The essentialist rejects the progressive theory of growth with nothing-fixed-in-advance, a planless education based upon the unselected experiences and needs of the child or even selected by cooperative, shared discussions of pupils and teachers. Growth cannot be self-directed; it needs direction through a carefully chosen environment to an end or ends in the minds of those who have been entrusted by society with the child’s education. The problem is not new; it was first posed in modern times by Rousseau and has been the subject of controversy ever since. It was answered for all time by Coleridge nearly 100 years ago in the following story. –Isaac Leon Kandel, Prejudice the Garden Toward Roses?, 1939
Kandel then quotes from Coleridge’s Table Talk, July 26, 1830.
Thelwall thought it very unfair to influence a child’s mind by inculcating any opinions before it should have come to years of discretion, and be able to choose for itself.

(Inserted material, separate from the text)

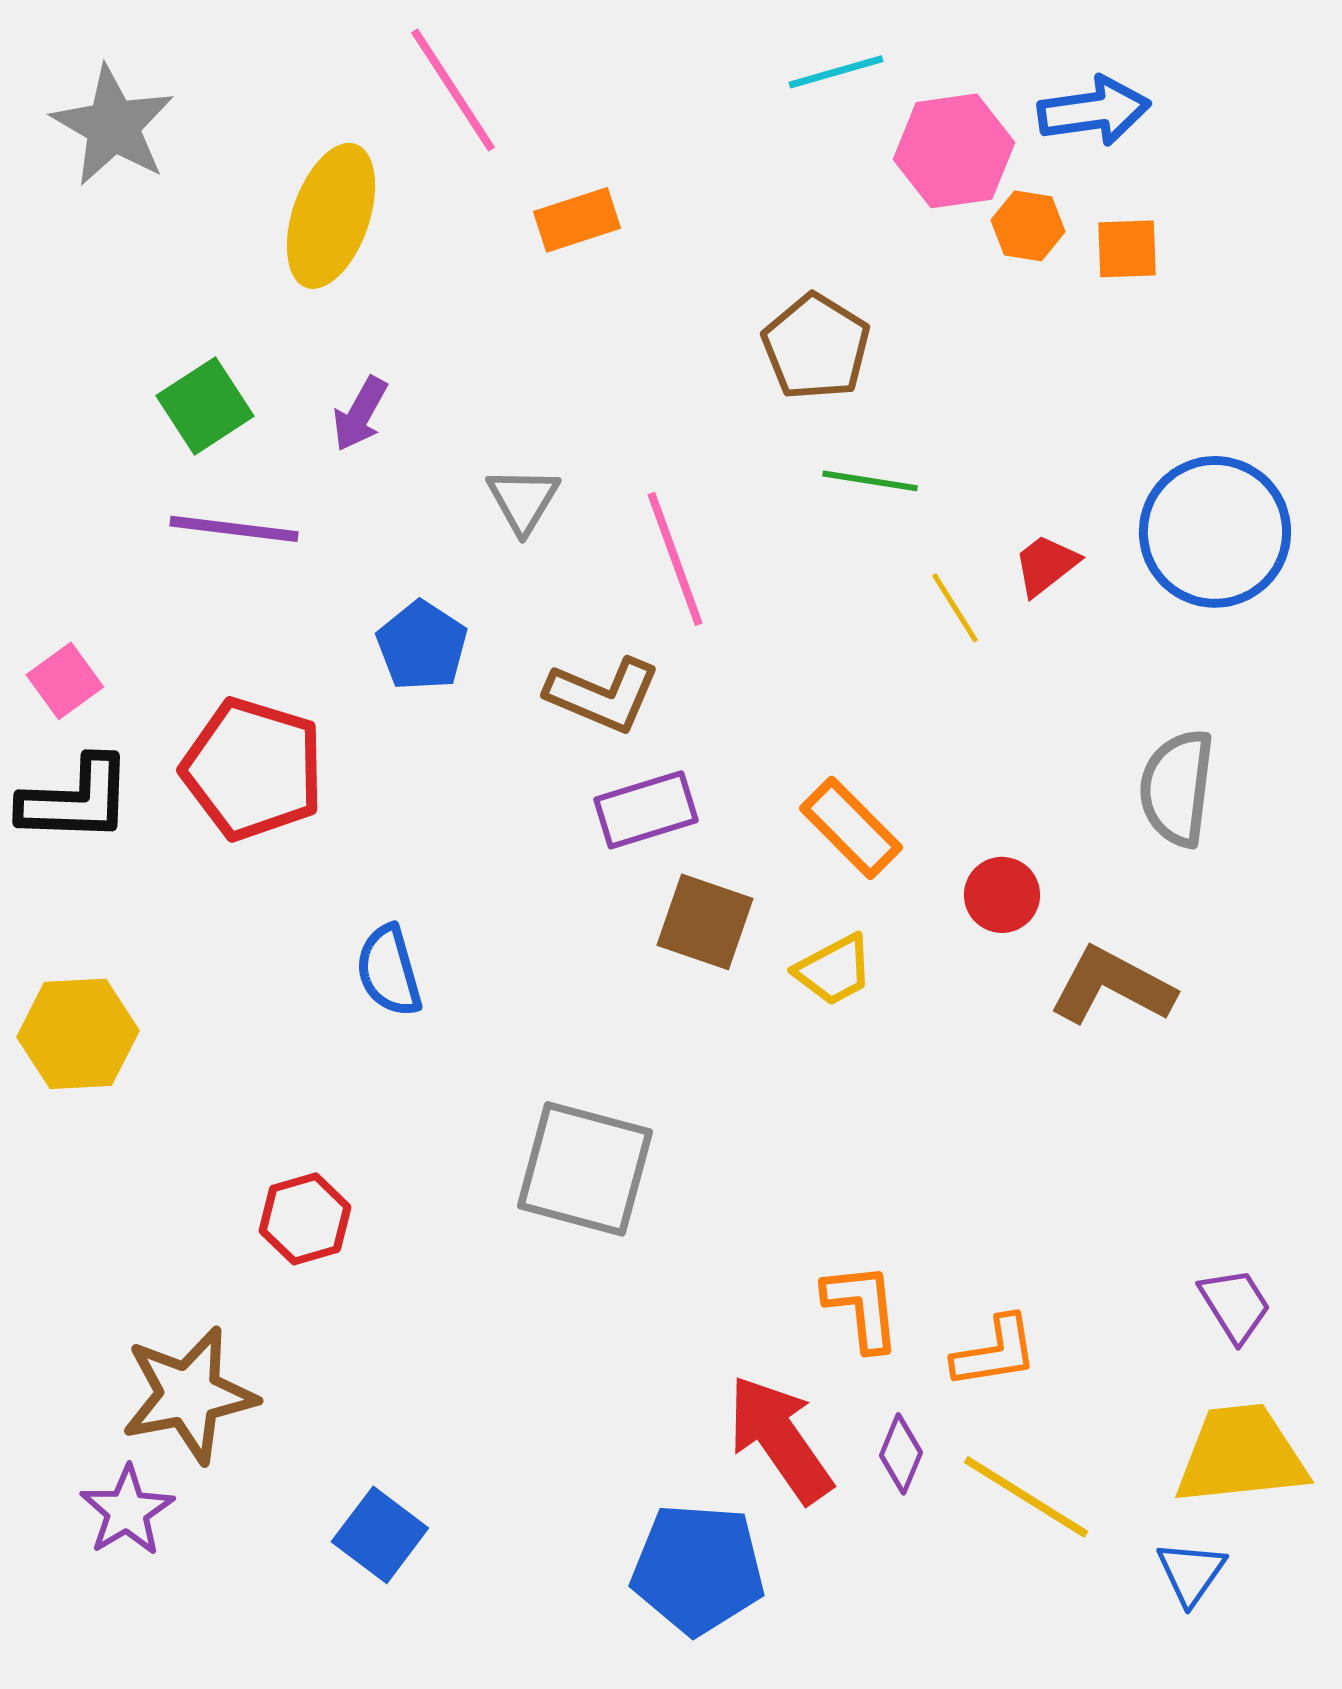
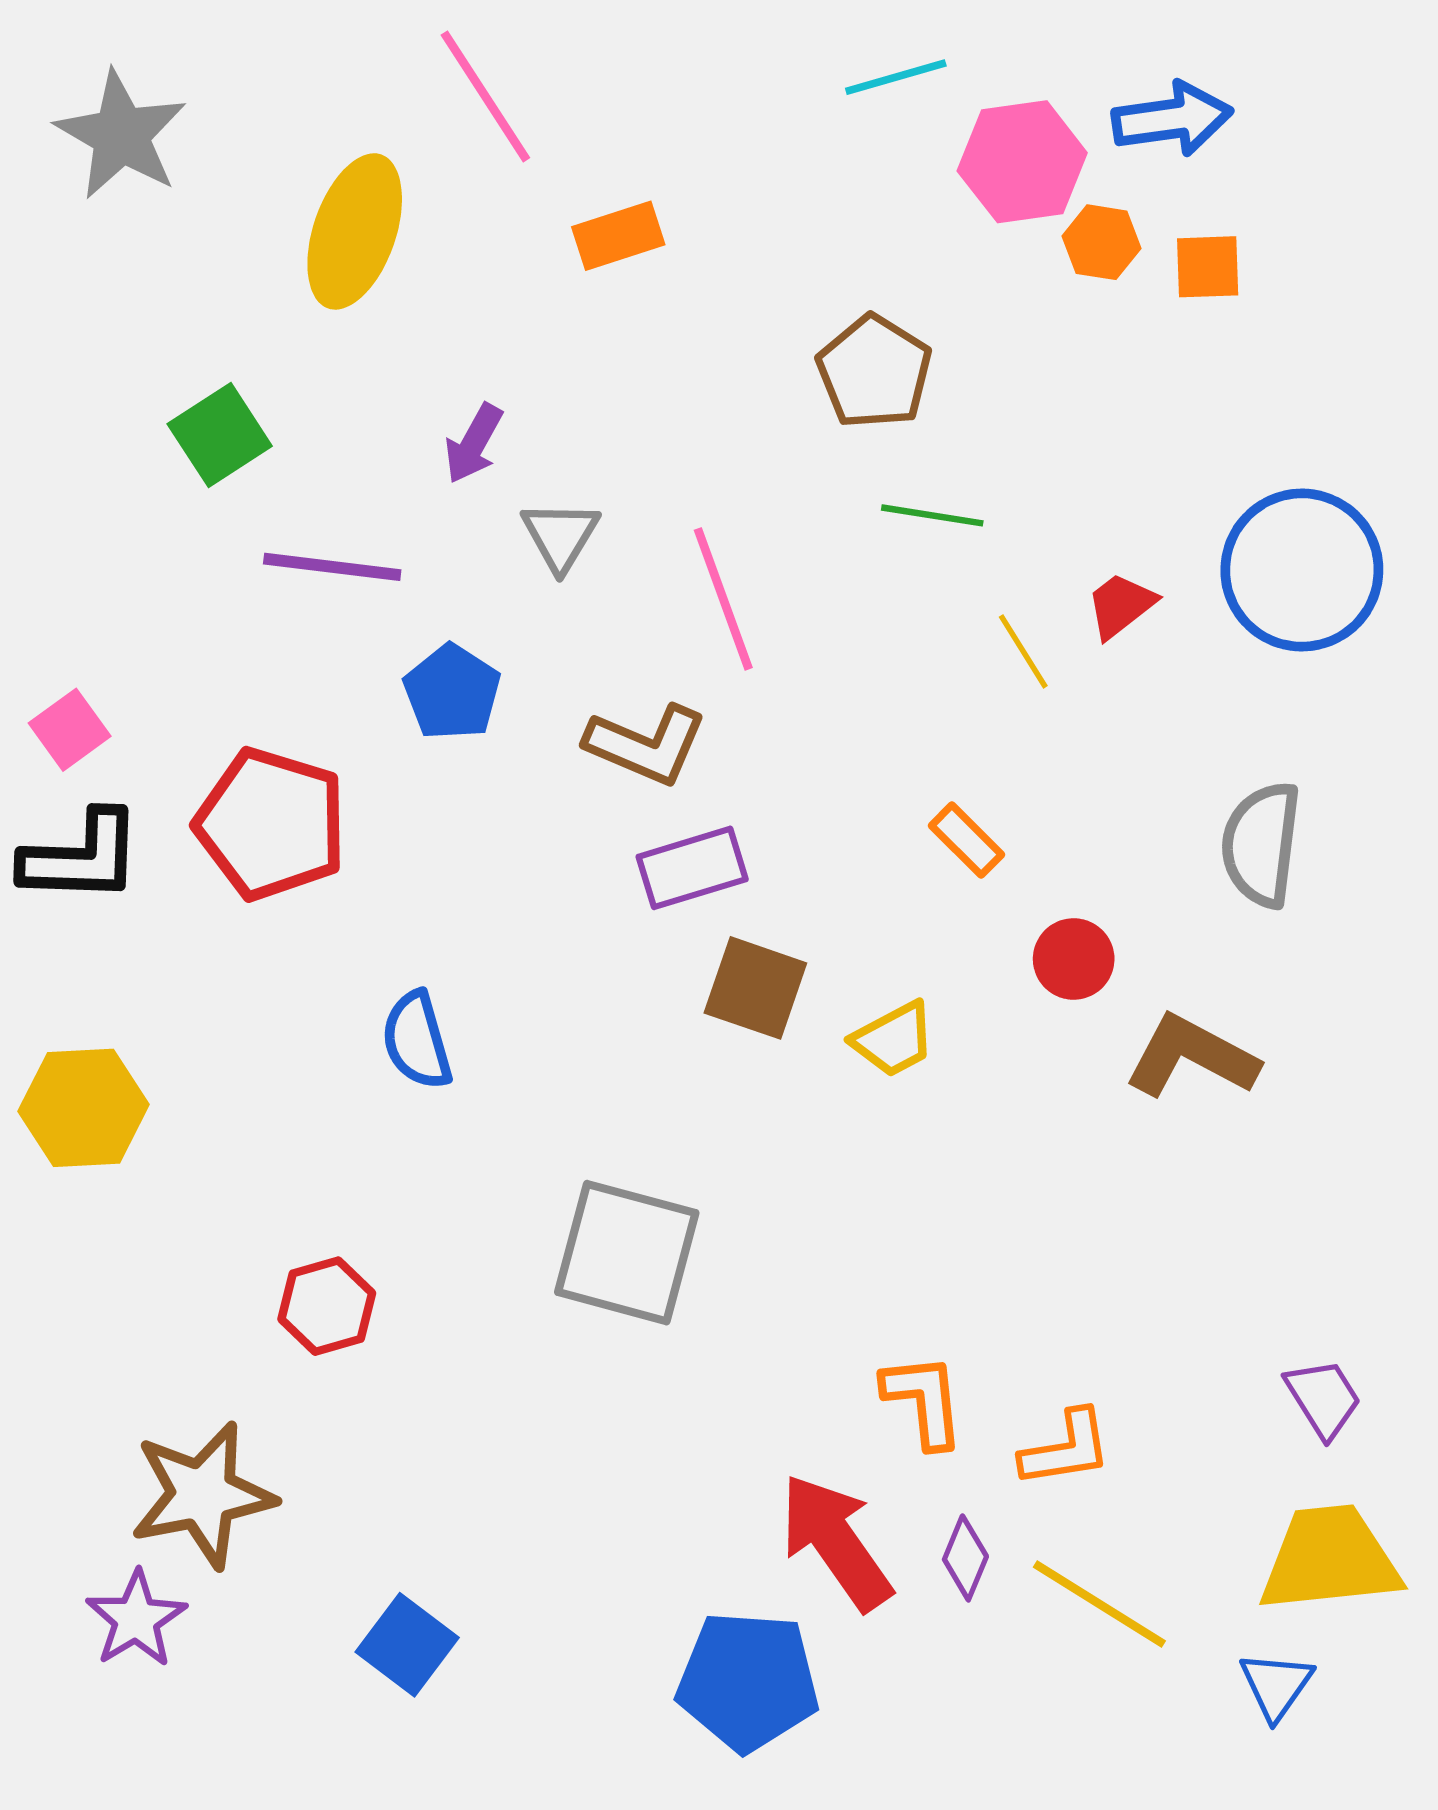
purple arrow: (360, 414) -> (474, 444), moved
purple line: (234, 529) -> (332, 567), moved
orange rectangle: (851, 828) -> (966, 840), moved, size x0.7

I showed him my garden, and told him it was my botanical garden. “How so?” said he, “it is covered with weeds.”—“Oh,” I replied, “that is only because it has not yet come to its age of discretion and choice. The weeds, you see, have taken the liberty to grow, and I thought it unfair in me to prejudice the soil towards roses and strawberries.”
E. D. Hirsch argued that Romanticism took root in American education and has continued to infect it with the kind of naturalism prescribed by Rousseau (The Schools We Need, 1996). What I continue to appreciate about Coleridge is that he breaks the Romantic mold as it displaces the divine with the human. The result is, as seen in the above quote, that Coleridge perceived the true nature of education as that which seeks to “exhibit the ends of our moral being.”